Image of Sherry and Narcotics
Author(s): 
Release Date: 
May 1, 2011
Publisher/Imprint: 
Future Fiction London (UK)
Pages: 
216
Reviewed by: 

“Sherry & Narcotics doesn’t tarry, it doesn’t linger, and it doesn’t savor moments. It is pared down, lean and taut—but sometimes you just long for a little fat.”

Sherry & Narcotics is a title that foreshadows one of the major themes in this novel: addiction. The novel also explores modern life and modern relationships through the use of email and text messaging as two of the preferred methods of communication between characters.

Because Nina-Marie Gardner chooses to have her characters communicate this way (predominantly, although not exclusively), it’s hard to imagine this novel being written before email and text messaging became so all-consuming in our society, but it isn’t hard to understand that, given these forms, communication in Sherry & Narcotics is always at breakneck speed. (Perhaps this is a major reason why the characters don’t seem to communicate very well.)

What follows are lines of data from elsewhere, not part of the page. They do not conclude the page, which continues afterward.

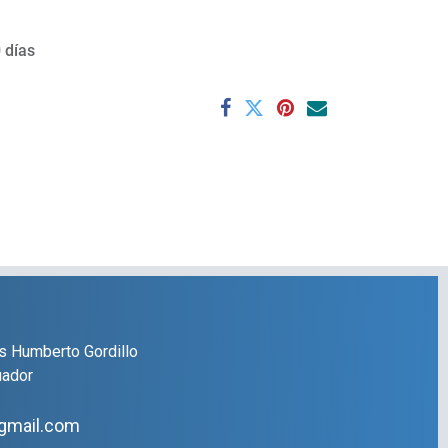
 días
s Humberto Gordillo
uador
gmail.com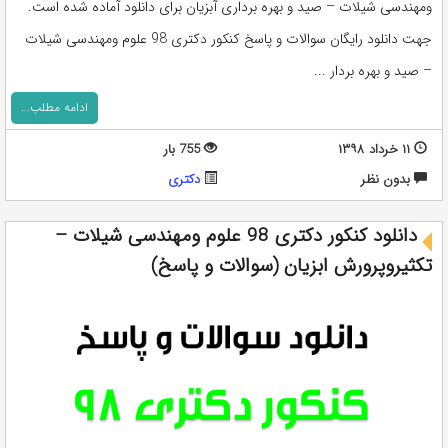
ومهندسی شیلات – صید و بهره برداری آبزیان برای دانلود آماده شده است.
جهت دانلود رایگان سوالات و پاسخ کنکور دکتری 98 علوم ومهندسی شیلات
– صید و بهره بردار ...
ادامه مطلب...
۱۱ خرداد ۱۳۹۸
755 بار
بدون نظر
دکتری
دانلود کنکور دکتری 98 علوم ومهندسی شیلات –
تکثیروپرورش ابزیان (سوالات و پاسخ)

The story here is a familiar one: Girl meets boy. Girl and boy get involved. Girl and boy are not at all good for each other. The girl, in this case, is Mary, an American graduate student who has become a “consultant” because everyone has become a consultant, and she doesn’t know what else to become. The boy is Jake, a well-known poet. The pair meet via—you guessed it—email (specifically, they are MySpace friends).

When they leave the realm of MySpace it is quickly clear that Mary and Jake are not good for each other (something of an understatement). Their relationship is like a runaway train, out of control and careening toward a terrible end.

Writing characters that are believable, if believably self-destructive, is one of Ms. Gardiner’s strengths. Mary is a particularly good example of a character who elicits frustration because she is smart and has a lot going for her, but yet she sets herself up for pain and failure, again and again.

Mary and Jake don’t have much chance of succeeding in this, or perhaps any relationship they may have, but succeeding in relationships may not be the goal for characters such as these. Perhaps getting into and then escaping from these relationships is more to the point.

Although this is a well-written book by a talented writer, there is something very empty about Sherry & Narcotics and the relationships portrayed. Author Gardiner skillfully describes the exciting “all fun, all the time” lifestyle, but the staccato nature of the lifestyle, mimicked by the writing, becomes mind numbing after a while.

Sherry & Narcotics doesn’t tarry, it doesn’t linger, and it doesn’t savor moments. It is pared down, lean and taut—but sometimes you just long for a little fat.